[WHAT YOU ARE ASKED TO DO] Lines containing the word "Rico" are to be copied from the data below.

MATERIAL FOR THE TASK Block Start

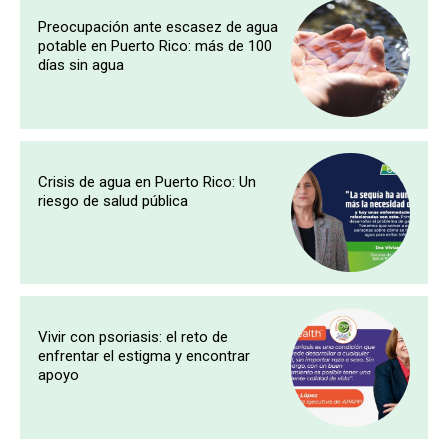
Preocupación ante escasez de agua
potable en Puerto Rico: más de 100
días sin agua
Crisis de agua en Puerto Rico: Un
riesgo de salud pública
Vivir con psoriasis: el reto de
enfrentar el estigma y encontrar
apoyo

MATERIAL FOR THE TASK Block End

[TASK SOLUTION]
potable en Puerto Rico: más de 100
Crisis de agua en Puerto Rico: Un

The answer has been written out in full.